# Ready for the Ring?



## AcesWild (Nov 29, 2008)

He looks very intent! I like it!


----------



## Tahnee GR (Aug 26, 2006)

He looks good  I could only wish that my Bindi looked so ready-she is in full ugly duckling stage!


----------



## Tanyac (Jun 18, 2008)

Wow, what a handsome pup!!


----------



## Gwen (Aug 9, 2007)

....a different angle.


----------



## Angel_Kody (Feb 27, 2007)

You know I'm no expert Gwen...but Razz is going to dazzle them all!


----------



## JDandBigAm (Aug 25, 2008)

Razz is a cutie. Just be prepared after you have paid your fee to enter a show that he may go through one of the many awkward stages the day of the show....My pup is 9 months and he has probably had one week of looking really nice and put together right.


----------



## kjarv24 (Nov 7, 2008)

I can't help but Razz is just GORGEOUS!!!!!  I think he looks great!
Jealous lol as Jake is almost 6months and our progress isn't as good lol


----------



## amy22 (May 11, 2008)

Razz is soo handsome..good luck!!!


----------



## Kohanagold (Nov 5, 2008)

Wow.... I wish Paige held it together like that at 6 mths!! LOL. He is very cute, but he is just a baby. I only ever enter them that young for the experience, but I can honestly say if he were mine, I'd enter him. BJ


----------



## goldengirls550 (Jun 12, 2008)

Aww he looks great! He reminds me of our Cruise, Razz is just a tad older!


----------



## BEBE (Feb 3, 2009)

I am sure he will do well, he is a baby ...... I see ribbons in his future  Good Luck


----------



## Gwen (Aug 9, 2007)

BEBE said:


> I am sure he will do well, he is a baby ...... I see ribbons in his future  Good Luck


We're entered in Peterborough, Ont on July 3, 4, 5 & 6th with Graeme Burdon in the driver's seat! I'll let everyone know how we do!


----------



## Conquerergold (Dec 12, 2007)

Gwen said:


> We're entered in Peterborough, Ont on July 3, 4, 5 & 6th with Graeme Burdon in the driver's seat! I'll let everyone know how we do!

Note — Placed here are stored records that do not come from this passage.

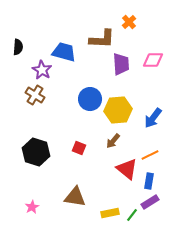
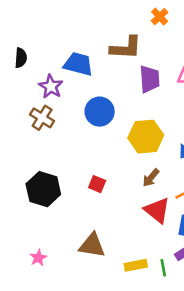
orange cross: (129, 22) -> (160, 17), moved
blue circle: (90, 99) -> (100, 112), moved
brown arrow: (113, 141) -> (151, 178), moved
green line: (132, 215) -> (163, 268), turned -48

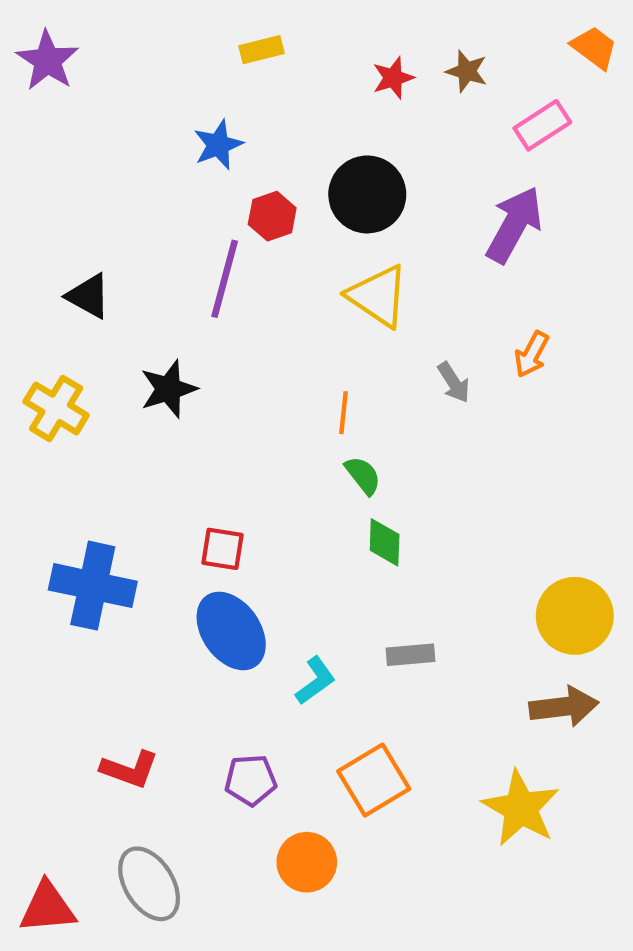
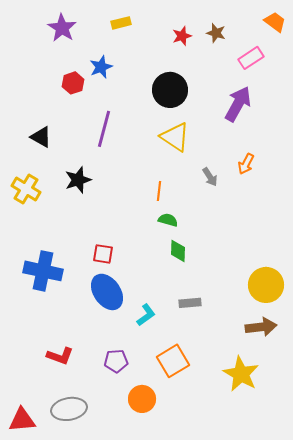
purple star: (47, 60) -> (62, 28), moved
red hexagon: (272, 216) -> (73, 83), moved
green semicircle: (363, 475) -> (168, 220), turned -36
gray ellipse: (149, 884) -> (69, 409), turned -68

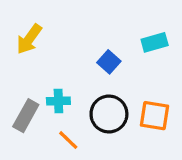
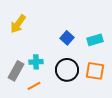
cyan rectangle: (155, 42) -> (95, 40), moved
orange line: (68, 140) -> (34, 86), moved, turned -72

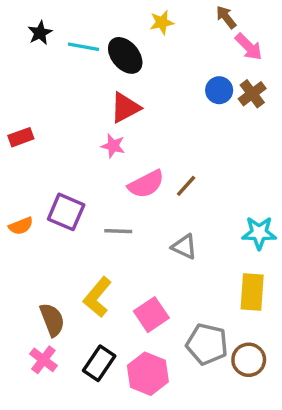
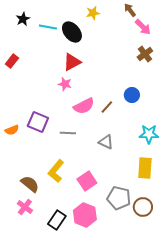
blue circle: (219, 90) -> (132, 95), moved
red rectangle: (21, 137) -> (12, 61), moved, turned -32
brown semicircle: (52, 320) -> (30, 184), turned -30
black rectangle: (99, 363) -> (57, 220), moved

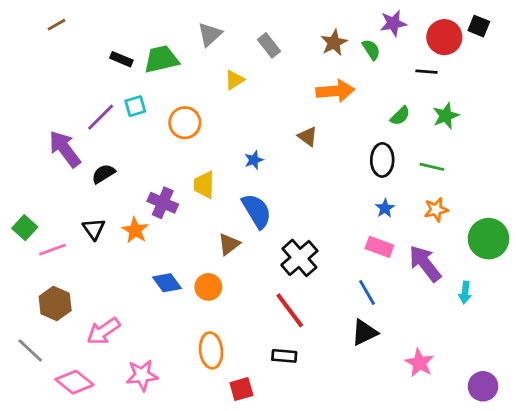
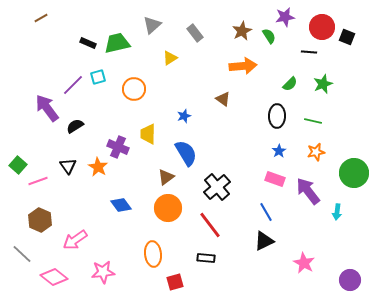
black square: (479, 26) -> (347, 37), moved
orange circle: (208, 287) -> (168, 208), moved, size x1.4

That's the Kawartha shows, right? I will be missing you, we are entered in the Bobcaygeon ones (I think same grounds). My girl Chatter will be there in the Sr. Puppy Bitch class. She made her debut this past weekend and won her class all three days, but that was it. Main thing, she had a lot of fun 

Good Luck Gwen!!!

Here's a photo of Chatter from the weekend.









Cheers
Rob


----------



## Heidi36oh (Feb 27, 2007)

He is beautiful, good luck to you guy's!


----------



## Gwen (Aug 9, 2007)

Conquerergold said:


> That's the Kawartha shows, right? I will be missing you, we are entered in the Bobcaygeon ones (I think same grounds). My girl Chatter will be there in the Sr. Puppy Bitch class. She made her debut this past weekend and won her class all three days, but that was it. Main thing, she had a lot of fun
> 
> Good Luck Gwen!!!
> 
> ...


The Bobcaygeon show is just before the Kawartha Show & is mid week. That show is held in Lindsay on Tues, Wed & Thurs. Peterborough starts on Friday. Unfortunately as a banker, I'm off on Wednesday but have to work the rest of the week I'll be running Razz to Pembroke on Wednesday for grooming with Connie and then off to Peterborough for Friday. I DO have to do something about this work getting in the way of the dogs! Razz is very much a Jr. Puppy being just 6 1/2 months old.

Rob, your girl looks really nice! (Nyg & Razz say VaVa Voom) Maybe we'll be seeing you on the circuit. Unfortunately, I won't be at the GR Specialty in Milton this year as my step-daughter is getting married on that date. I know where I would rather be but I know where I HAVE to be:uhoh::uhoh::uhoh::uhoh: I know, I'm BAD!


----------